Below are records; say how many of their lines include the word "Euphoria", giving nothing but the number.
★ ★ ★
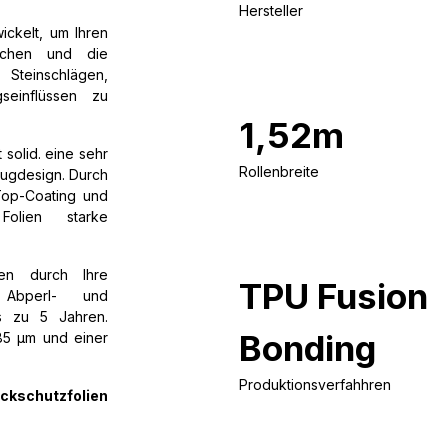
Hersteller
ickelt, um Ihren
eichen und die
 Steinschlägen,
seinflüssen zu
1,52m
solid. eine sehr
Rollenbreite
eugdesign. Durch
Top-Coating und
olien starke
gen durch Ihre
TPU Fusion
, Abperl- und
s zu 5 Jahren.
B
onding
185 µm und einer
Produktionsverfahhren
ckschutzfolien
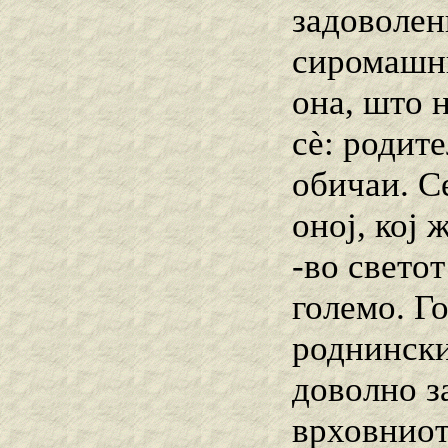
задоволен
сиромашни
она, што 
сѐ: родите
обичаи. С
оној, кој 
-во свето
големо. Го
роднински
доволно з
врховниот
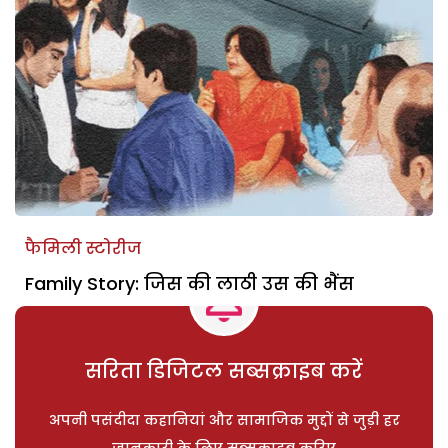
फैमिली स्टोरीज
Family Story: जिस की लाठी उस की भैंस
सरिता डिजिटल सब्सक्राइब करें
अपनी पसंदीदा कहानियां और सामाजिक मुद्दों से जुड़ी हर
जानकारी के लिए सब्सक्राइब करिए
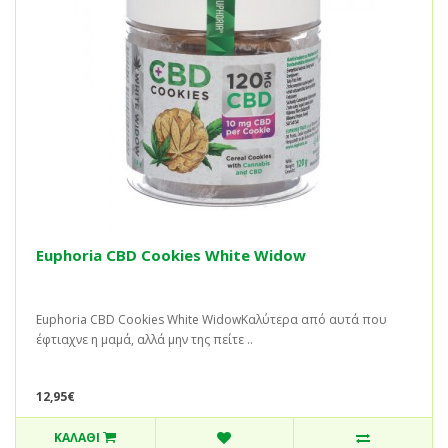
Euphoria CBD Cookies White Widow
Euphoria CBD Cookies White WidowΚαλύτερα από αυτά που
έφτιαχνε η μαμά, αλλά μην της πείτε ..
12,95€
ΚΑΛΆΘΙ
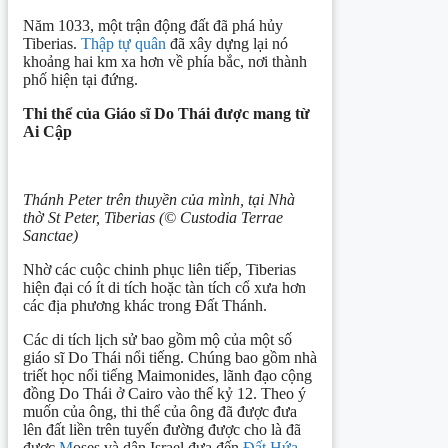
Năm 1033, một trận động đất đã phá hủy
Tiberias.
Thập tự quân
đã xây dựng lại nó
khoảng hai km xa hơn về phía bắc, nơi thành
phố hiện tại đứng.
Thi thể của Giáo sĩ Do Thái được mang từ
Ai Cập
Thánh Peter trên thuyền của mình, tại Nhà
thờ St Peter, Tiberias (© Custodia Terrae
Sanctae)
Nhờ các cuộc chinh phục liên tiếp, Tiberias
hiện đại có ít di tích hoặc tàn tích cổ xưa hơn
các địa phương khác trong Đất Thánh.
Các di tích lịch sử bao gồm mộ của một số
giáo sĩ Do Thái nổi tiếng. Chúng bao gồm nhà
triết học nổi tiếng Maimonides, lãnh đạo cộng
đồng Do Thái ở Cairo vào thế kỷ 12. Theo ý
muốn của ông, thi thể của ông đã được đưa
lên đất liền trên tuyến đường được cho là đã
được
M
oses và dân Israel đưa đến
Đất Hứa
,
★ ★ ★
*SOLUTION*.
2